“We’re Very Lonely,” Union Construction Workers Claim No One Has Talked To Them in Months
Nothing hits closer to home than a good old fashioned sob story. At this point in the extended construction timeline of the new FSU Student Union, we’re coming up on three entire generations without access to free bowling and below ground concerts. Roughly 50% of the whole FSU student body has never even seen a Union, and the mythical community Chili’s has become nothing more than a generational folktale. Thankfully, they have made significant progress during the COVID-19 pandemic. The additions include an entire wing in the blueprint disappearing and even a newly installed gas scented air freshener! Most surprising of all, all of these changes seemed to come entirely from the construction crew themselves. According to the crew, no supervisor has set foot on the zone in months because of social distancing, making them in desperate need of some human interaction.
“We’re very lonely,” said Union construction worker Hugh Mancapital as he picked up another brick and set up to play another round of danger Jenga with the boys. “The higher-ups used to visit us almost every day to check up and tell us we were doing a good job. But ever since Jared, our top shovel guy, got COVID back in April they haven’t been back. On rare occasions, they drop off supply trucks and throw paper airplanes over the fence with our next instructions. Other than that, this project has been a pretty dreary existence. Who knows when we could finish?”

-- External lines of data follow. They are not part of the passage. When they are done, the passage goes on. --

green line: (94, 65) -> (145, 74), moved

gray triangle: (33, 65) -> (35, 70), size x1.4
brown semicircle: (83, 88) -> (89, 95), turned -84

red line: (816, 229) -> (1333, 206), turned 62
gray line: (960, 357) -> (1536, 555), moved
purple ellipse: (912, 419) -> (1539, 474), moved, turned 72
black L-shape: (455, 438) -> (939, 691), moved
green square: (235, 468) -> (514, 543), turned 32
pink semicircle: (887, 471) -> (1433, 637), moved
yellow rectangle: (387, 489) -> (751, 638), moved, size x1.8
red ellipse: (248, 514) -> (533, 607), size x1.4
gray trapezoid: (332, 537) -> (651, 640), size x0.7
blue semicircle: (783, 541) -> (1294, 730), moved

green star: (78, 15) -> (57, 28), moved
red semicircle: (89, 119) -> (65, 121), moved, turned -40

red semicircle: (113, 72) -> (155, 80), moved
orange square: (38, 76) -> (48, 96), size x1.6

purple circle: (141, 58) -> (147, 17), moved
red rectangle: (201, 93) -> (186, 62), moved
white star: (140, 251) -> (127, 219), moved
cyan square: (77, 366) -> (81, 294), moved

“We continue to treat the workers with the dignity and respect they deserve,” said Union Senior Executive Assistant, who requested to remain anonymous. “What have they been telling you? I promise we feed them. Yes, they’re fed scraps of what's left in the Pollo Tropical freezer, but that’s beside the point! We just haven’t had the heart to tell them that we can’t afford to pay them anymore. We were hoping they would just finish on their own before we had to break the news. All of that free COVID testing has put a huge dent in our budget, and those sweet construction guys are so excited to finish and get paid, the news will surely break their rough, manly hearts.”

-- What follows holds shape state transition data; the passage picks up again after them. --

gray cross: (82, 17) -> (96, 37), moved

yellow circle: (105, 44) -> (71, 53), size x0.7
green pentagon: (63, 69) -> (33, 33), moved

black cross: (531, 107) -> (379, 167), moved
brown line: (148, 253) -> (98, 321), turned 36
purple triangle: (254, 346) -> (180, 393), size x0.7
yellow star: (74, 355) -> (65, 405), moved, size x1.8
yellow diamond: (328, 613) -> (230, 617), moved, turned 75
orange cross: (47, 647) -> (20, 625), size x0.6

Following the trends of 2020, the metal poles where the union is supposed to go will most likely be destroyed by a category five hurricane by the end of the season. Hopefully, the Union construction boys will find a safe harbor in the same Pollo Tropical freezer they get their meals from. Someone should go make friends with them through the fence like in Romeo and Juliet (the one with Leonardo DiCaprio) before impending disaster strikes.